Avec un effectif de 27 mille étudiants pour 150 enseignants, la mission est pratiquement impossible pour les professeurs à la Faculté de Lettres. L’aveu est du Pr. Bassirou Dieng. Dans la seconde partie de l’entretien qu’il nous a accordé, le responsable de la Mention du Master sur les Migrations internationales et relations interculturelles, lève le voile sur cette Faculté qui accueille plus de la moitié des pensionnaires de l’Ucad.

Wal Fadjri : Avec le lancement de ce Master, peut-on parler d’un premier pas de l’Université de Dakar vers la privatisation ?

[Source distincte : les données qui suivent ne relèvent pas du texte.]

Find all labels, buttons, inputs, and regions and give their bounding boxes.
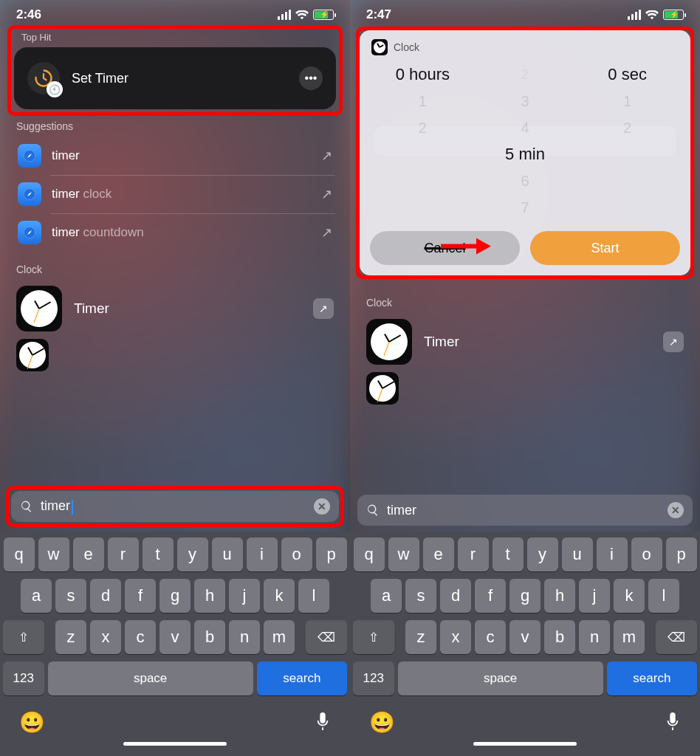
key-s[interactable]: s bbox=[55, 579, 86, 613]
more-button[interactable]: ••• bbox=[299, 66, 323, 90]
key-d[interactable]: d bbox=[440, 579, 471, 613]
dictation-button[interactable] bbox=[665, 711, 681, 735]
clock-app-row[interactable]: Timer ↗ bbox=[350, 313, 700, 371]
key-s[interactable]: s bbox=[405, 579, 436, 613]
clear-button[interactable]: ✕ bbox=[314, 498, 330, 515]
dictation-button[interactable] bbox=[315, 711, 331, 735]
key-e[interactable]: e bbox=[73, 537, 104, 571]
suggestion-row[interactable]: timer clock ↗ bbox=[7, 175, 343, 213]
key-w[interactable]: w bbox=[388, 537, 419, 571]
backspace-key[interactable]: ⌫ bbox=[656, 620, 697, 654]
home-indicator[interactable] bbox=[473, 742, 577, 746]
key-o[interactable]: o bbox=[631, 537, 662, 571]
time-picker[interactable]: 0 hours 1 2 2 3 4 5 min 6 7 bbox=[367, 61, 683, 221]
key-z[interactable]: z bbox=[405, 620, 436, 654]
clock-app-icon bbox=[366, 372, 399, 405]
cancel-button[interactable]: Cancel bbox=[370, 231, 520, 265]
key-q[interactable]: q bbox=[4, 537, 35, 571]
key-i[interactable]: i bbox=[247, 537, 278, 571]
clock-app-row[interactable]: Timer ↗ bbox=[0, 280, 350, 337]
minutes-picker[interactable]: 2 3 4 5 min 6 7 bbox=[474, 61, 577, 221]
key-k[interactable]: k bbox=[614, 579, 645, 613]
emoji-button[interactable]: 😀 bbox=[19, 710, 45, 735]
clock-app-icon bbox=[366, 319, 412, 365]
key-t[interactable]: t bbox=[143, 537, 174, 571]
key-a[interactable]: a bbox=[371, 579, 402, 613]
open-app-icon: ↗ bbox=[663, 331, 684, 352]
space-key[interactable]: space bbox=[398, 662, 603, 695]
safari-icon bbox=[18, 221, 41, 244]
key-x[interactable]: x bbox=[90, 620, 121, 654]
key-q[interactable]: q bbox=[354, 537, 385, 571]
key-v[interactable]: v bbox=[159, 620, 191, 654]
key-o[interactable]: o bbox=[281, 537, 312, 571]
key-g[interactable]: g bbox=[509, 579, 541, 613]
emoji-button[interactable]: 😀 bbox=[369, 710, 395, 735]
key-l[interactable]: l bbox=[648, 579, 679, 613]
key-u[interactable]: u bbox=[562, 537, 593, 571]
key-f[interactable]: f bbox=[125, 579, 156, 613]
clock-section-label: Clock bbox=[350, 292, 700, 313]
safari-icon bbox=[18, 144, 41, 168]
keyboard-row: ⇧ zxcvbnm ⌫ bbox=[353, 620, 697, 654]
key-g[interactable]: g bbox=[159, 579, 191, 613]
key-x[interactable]: x bbox=[440, 620, 471, 654]
key-p[interactable]: p bbox=[316, 537, 347, 571]
key-n[interactable]: n bbox=[229, 620, 260, 654]
open-arrow-icon: ↗ bbox=[321, 224, 332, 241]
key-z[interactable]: z bbox=[55, 620, 86, 654]
suggestion-text: timer bbox=[52, 187, 80, 201]
clock-app-row[interactable] bbox=[0, 337, 350, 371]
numbers-key[interactable]: 123 bbox=[353, 662, 394, 695]
key-e[interactable]: e bbox=[423, 537, 454, 571]
suggestion-row[interactable]: timer ↗ bbox=[7, 137, 343, 175]
key-p[interactable]: p bbox=[666, 537, 697, 571]
key-h[interactable]: h bbox=[544, 579, 575, 613]
open-arrow-icon: ↗ bbox=[321, 148, 332, 164]
key-d[interactable]: d bbox=[90, 579, 121, 613]
backspace-key[interactable]: ⌫ bbox=[306, 620, 347, 654]
key-k[interactable]: k bbox=[264, 579, 295, 613]
shift-key[interactable]: ⇧ bbox=[3, 620, 44, 654]
search-input[interactable]: timer ✕ bbox=[357, 495, 693, 526]
key-w[interactable]: w bbox=[38, 537, 69, 571]
key-y[interactable]: y bbox=[527, 537, 558, 571]
key-a[interactable]: a bbox=[21, 579, 52, 613]
key-b[interactable]: b bbox=[194, 620, 225, 654]
key-n[interactable]: n bbox=[579, 620, 610, 654]
search-key[interactable]: search bbox=[607, 662, 697, 695]
key-t[interactable]: t bbox=[493, 537, 524, 571]
seconds-picker[interactable]: 0 sec 1 2 bbox=[576, 61, 679, 221]
search-input[interactable]: timer ✕ bbox=[11, 491, 339, 522]
key-v[interactable]: v bbox=[509, 620, 541, 654]
key-l[interactable]: l bbox=[298, 579, 329, 613]
key-b[interactable]: b bbox=[544, 620, 575, 654]
home-indicator[interactable] bbox=[123, 742, 227, 746]
clear-button[interactable]: ✕ bbox=[668, 502, 684, 518]
numbers-key[interactable]: 123 bbox=[3, 662, 44, 695]
key-m[interactable]: m bbox=[614, 620, 645, 654]
space-key[interactable]: space bbox=[48, 662, 253, 695]
search-value: timer bbox=[41, 498, 70, 513]
suggestion-row[interactable]: timer countdown ↗ bbox=[7, 213, 343, 252]
key-j[interactable]: j bbox=[229, 579, 260, 613]
key-c[interactable]: c bbox=[475, 620, 506, 654]
search-icon bbox=[20, 500, 33, 513]
keyboard: qwertyuiop asdfghjkl ⇧ zxcvbnm ⌫ 123 spa… bbox=[350, 532, 700, 756]
key-y[interactable]: y bbox=[177, 537, 208, 571]
search-key[interactable]: search bbox=[257, 662, 347, 695]
clock-app-row[interactable] bbox=[350, 371, 700, 405]
key-m[interactable]: m bbox=[264, 620, 295, 654]
key-j[interactable]: j bbox=[579, 579, 610, 613]
top-hit-card[interactable]: 🕙 Set Timer ••• bbox=[14, 47, 336, 109]
key-r[interactable]: r bbox=[458, 537, 489, 571]
key-i[interactable]: i bbox=[597, 537, 628, 571]
key-c[interactable]: c bbox=[125, 620, 156, 654]
key-h[interactable]: h bbox=[194, 579, 225, 613]
shift-key[interactable]: ⇧ bbox=[353, 620, 394, 654]
start-button[interactable]: Start bbox=[530, 231, 680, 265]
key-r[interactable]: r bbox=[108, 537, 139, 571]
hours-picker[interactable]: 0 hours 1 2 bbox=[371, 61, 474, 221]
key-u[interactable]: u bbox=[212, 537, 243, 571]
key-f[interactable]: f bbox=[475, 579, 506, 613]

Pr. Bassirou DIENG : Non, absolument pas. Il a toujours existé des enseignements payants. L’une des missions de l’université, c’est ‘l’enseignement pour tous tout au long de la vie’. L’université doit être un centre d’éducation pour tous, chargé de l’actualisation des connaissances et du perfectionnement des populations. L’université propose ici des réponses concrètes à un phénomène social, culturel, politique et économique d’une grande ampleur. Et c’est cela l’université moderne. C’est aussi l’intérêt de la réforme Lmd. Le Master sort des sentiers battus et ouvre de nouvelles filières fondées sur la polyvalence. Il ne s’agit plus simplement d’apprendre à apprendre, mais apprendre à faire, apprendre à communiquer, apprendre à entreprendre.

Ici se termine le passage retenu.